In their infinite wisdom, Pakistan's selection committee decided to drop Razzaq from their squad for the first World Twenty20 in 2007. They cited his poor form, forgetting his undoubted match-winning qualities, which once led Stephen Fleming, the New Zealand captain, to gush: "Day in and day out this guy is by far the best hitter I've seen. He can turn matches just like that." Paul Collingwood, the England captain, echoed similar praise last week in Dubai after being razed by Razzaq. The Pakistan hero gratefully accepted the applause and then reflected on a witchhunt that almost ended his career prematurely.
"Mentally shattered" by the decision to drop him for the 2007 World Twenty20, the all-rounder - considered one of the best in the business - announced his retirement and switched allegiance to the rebel Indian Cricket League. On Saturday night, he blamed that decision on Nasim Ashraf, the former Pakistan Cricket Board chief, holding him responsible for sabotaging his career. From one World Twenty20 to the next, Razzaq was back in the Pakistan team for last year's tournament in England after spending two years in exile. And he made an immediate impact on his return, taking the new ball and picking up three wickets in the final as Pakistan won the title.
It was a pleasure to see him back. He does not tap dance on the pitch, but he can still pick up crucial wickets with his gentle pace. His success against some of the world's best is testimony to that. Razzaq has dismissed Sachin Tendulkar once in every four one-day internationals he has bowled against the Indian batsman, and top of his list of most dismissals are Rahul Dravid and Mahela Jayawardene.

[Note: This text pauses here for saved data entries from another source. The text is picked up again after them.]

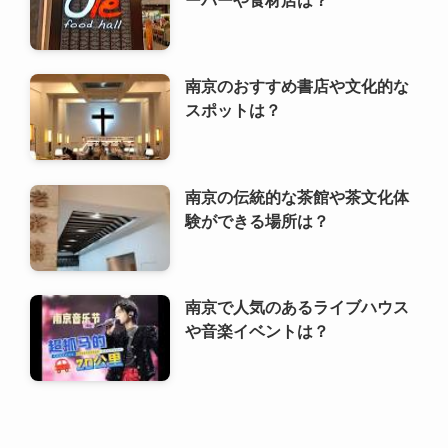
南京のおすすめ書店や文化的な
スポットは？
南京の伝統的な茶館や茶文化体
験ができる場所は？
南京で人気のあるライブハウス
や音楽イベントは？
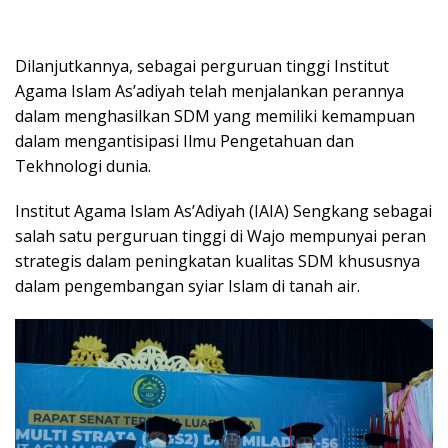
Dilanjutkannya, sebagai perguruan tinggi Institut
Agama Islam As’adiyah telah menjalankan perannya
dalam menghasilkan SDM yang memiliki kemampuan
dalam mengantisipasi Ilmu Pengetahuan dan
Tekhnologi dunia.
Institut Agama Islam As’Adiyah (IAIA) Sengkang sebagai
salah satu perguruan tinggi di Wajo mempunyai peran
strategis dalam peningkatan kualitas SDM khususnya
dalam pengembangan syiar Islam di tanah air.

So the spinach does seem to be working.
Staying on the cartoon network, Pakistan cricket at the moment seems a bit like the Mad Hatter's party. The dressing room on the tour of Australia resembled the Addams Family, with Mohammed Yousuf and Shoaib Malik behaving like Pugsley and Wednesday. And what do you say of the country's board? They are the Flintstones in the age of iPads. That should suffice to sum up Pakistan cricket's woes. Thankfully, though, Popeye is back and looking good. Shahid Afridi is expected to be given the captaincy and should take care of the troublemakers.